@EdWeekTeacher’s Tweet: Does full computer based learning work? [RESPONSE]

http://www.edweek.org/forums/education-forums_education-technology_computer-led-learning-work

Where should we draw the line when integrating technology and learning? Does fully computer-based instruction work for some students? In your experience, how well do students navigate their own learning on digital devices? 

“[E]ducational neglect” is a little too much, don’t you think? Educational neglect is what’s been going on in our education system since the early ’80s, in my opinion. Since the inception of Microsoft in ’82 I have seen a shift in learning (be it style or instruction). If we (educators) don’t change how we teach, or allow students to learn, our future is doomed. Subsequently I feel that we are neglecting our future.

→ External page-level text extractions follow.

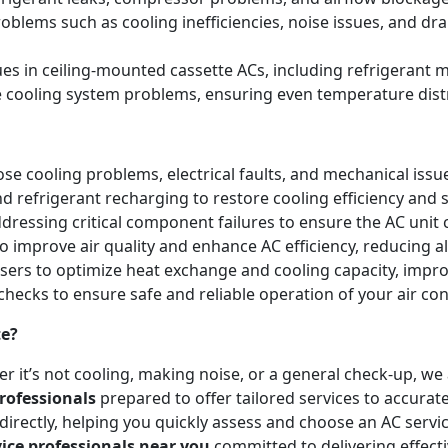
blems such as cooling inefficiencies, noise issues, and 
sues in ceiling-mounted cassette ACs, including refrigeran
e cooling system problems, ensuring even temperature dist
e cooling problems, electrical faults, and mechanical issues 
and refrigerant recharging to restore cooling efficiency an
essing critical component failures to ensure the AC unit co
to improve air quality and enhance AC efficiency, reducing a
nsers to optimize heat exchange and cooling capacity, impr
checks to ensure safe and reliable operation of your air co
te?
r it’s not cooling, making noise, or a general check-up, w
rofessionals
prepared to offer tailored services to accurat
irectly, helping you quickly assess and choose an AC servic
vice professionals near you
committed to delivering effect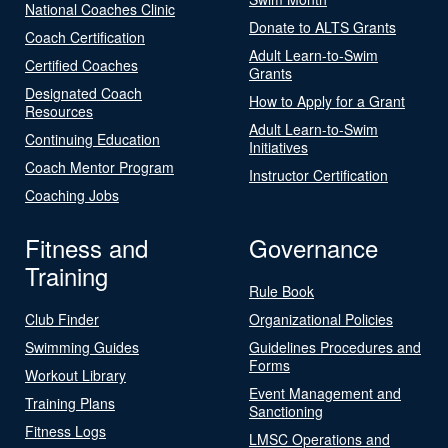
National Coaches Clinic
Donate to ALTS Grants
Coach Certification
Adult Learn-to-Swim
Certified Coaches
Grants
Designated Coach
How to Apply for a Grant
Resources
Adult Learn-to-Swim
Continuing Education
Initiatives
Coach Mentor Program
Instructor Certification
Coaching Jobs
Fitness and
Governance
Training
Rule Book
Club Finder
Organizational Policies
Swimming Guides
Guidelines Procedures and
Forms
Workout Library
Event Management and
Training Plans
Sanctioning
Fitness Logs
LMSC Operations and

So what if your entire class uses their cell phones! So what if your school isn’t a 1:1 environment! Does that mean that those students are at a learning disadvantage or have advantages to learning? It all depends on your mindset. But in the case of this article, where “there will be no teachers, curriculum, or separation into age groups—just six or so computers and a woman to look after the kids’ safety”, do you think this is a bad idea? (Heitin) Why or why not? I say for the sake of learning this is a good idea if it works for the student. However, the student should be enriched in other ways. Some of these ways would be: group projects, in-person live presentations among peers, periodic check-in’s with an adviser/mentor, etc.

Ultimately I don’t think we should draw the line (universally) when integrating technology and learning. It seems to be the same as telling your class that they have to read a certain way or add a particular way. Similar to No Child Left Behind, the Common Core and other famous movements, it isn’t how you learn it’s what you learn and how often you learn it that we should be the main focus. How do you learn best?Do you really know?